Parker is not known for speaking kindly about public schools. In a column Parker distributed at the meeting, she said that for black children, most public schools are dangerous “plantations” where black children are “incarcerated.”
In another column, published in April, Parker said children are “captive to left-wing brainwashing” in public schools that have been purged of traditional religious values.
The solution she advocates is school vouchers — taxpayer funds that would allow parents to pay some or possibly all of the tuition at a private school. Ideally, said Parker, parents would put their children in a local church-run school.
“The question is, who gets to decide who educates our children,” said Parker, who has been appearing at Charleston-area conservative events including Saturday’s “Bridging the Gap” gathering.
Unfortunately, said GOP First District Chairman Jim Davis, the voucher concept is seen as a partisan issue.
“Education should be education, regardless of the other stuff,” Davis said at the lunch at Trident Technical College.
Parker warned that “the left is out there” trying to prevent school-voucher plans, aided, she said, by the NAACP, the American Civil Liberties Union, teachers and school administrators. In the column she handed out, Parker described the NAACP as “a stalwart defender of the public school system that traps kids in poverty.”
Charleston NAACP President Dot Scott, who wasn’t invited to the lunch, said she respects the opinion of those who support vouchers, but said she’s confident that the NAACP is correct on that issue.
“We are strong proponents of a public education where every child has access,” Scott said. “If (Parker) ever wants to have that conversation, we would welcome that conversation with her.”
Scott said vouchers are typically too small to cover tuition at a private school, and those schools don’t have to accept students who want to attend.
On one point, Scott and Parker appear to agree.
“For the most part public education in South Carolina is just terrible,” Scott said.
Parker said vouchers would allow parents to pull their kids out of failing public schools. Public schools, in response, would be forced to compete.
“When you have a voucher system, public schools get better,” Parker said.
She said the only way to get values back into education is to either put religion back in public schools, or get the kids into church-run schools, with the help of vouchers.

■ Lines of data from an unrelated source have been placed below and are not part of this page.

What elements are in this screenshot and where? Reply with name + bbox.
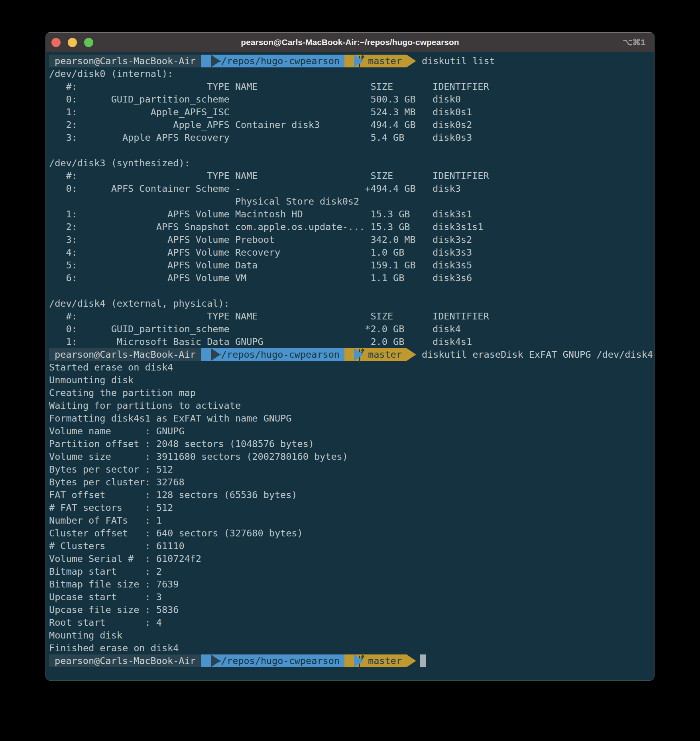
minimize-button[interactable] xyxy=(68,38,77,47)
terminal-window: pearson@Carls-MacBook-Air:~/repos/hugo-c… xyxy=(45,32,655,681)
prompt-line-1: pearson@Carls-MacBook-Air ~/repos/hugo-c… xyxy=(49,55,651,67)
window-title: pearson@Carls-MacBook-Air:~/repos/hugo-c… xyxy=(46,37,654,47)
prompt-path: ~/repos/hugo-cwpearson xyxy=(211,654,344,667)
tab-shortcut-hint: ⌥⌘1 xyxy=(623,32,645,52)
terminal-cursor xyxy=(420,654,426,667)
command-text: diskutil list xyxy=(416,55,495,67)
terminal-content[interactable]: pearson@Carls-MacBook-Air ~/repos/hugo-c… xyxy=(46,52,654,681)
prompt-user-host: pearson@Carls-MacBook-Air xyxy=(49,348,201,361)
zoom-button[interactable] xyxy=(84,38,93,47)
powerline-arrow-icon xyxy=(407,654,416,667)
prompt-line-3: pearson@Carls-MacBook-Air ~/repos/hugo-c… xyxy=(49,654,651,667)
titlebar[interactable]: pearson@Carls-MacBook-Air:~/repos/hugo-c… xyxy=(46,32,654,52)
erase-disk-output: Started erase on disk4 Unmounting disk C… xyxy=(49,361,651,654)
diskutil-list-output: /dev/disk0 (internal): #: TYPE NAME SIZE… xyxy=(49,67,651,348)
prompt-path: ~/repos/hugo-cwpearson xyxy=(211,348,344,361)
desktop: pearson@Carls-MacBook-Air:~/repos/hugo-c… xyxy=(0,0,700,741)
prompt-user-host: pearson@Carls-MacBook-Air xyxy=(49,55,201,67)
command-text: diskutil eraseDisk ExFAT GNUPG /dev/disk… xyxy=(416,348,653,361)
prompt-line-2: pearson@Carls-MacBook-Air ~/repos/hugo-c… xyxy=(49,348,651,361)
close-button[interactable] xyxy=(51,38,61,47)
powerline-arrow-icon xyxy=(407,55,416,67)
traffic-lights xyxy=(46,38,93,47)
prompt-branch-name: master xyxy=(368,348,402,361)
prompt-branch-name: master xyxy=(368,55,402,67)
prompt-path: ~/repos/hugo-cwpearson xyxy=(211,55,344,67)
prompt-branch-name: master xyxy=(368,654,402,667)
powerline-arrow-icon xyxy=(407,348,416,361)
prompt-user-host: pearson@Carls-MacBook-Air xyxy=(49,654,201,667)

In South Carolina, some form of school choice legislation has been introduced every year for more than a decade. A limited tax credit for donations that create private school scholarships was approved this year — essentially turning tax money into private school scholarships — but the scholarships are limited to special-needs students.
According to Stateline, that legislation made South Carolina one of 13 states that created or expanded tuition tax credits, private school scholarships or traditional vouchers in 2013.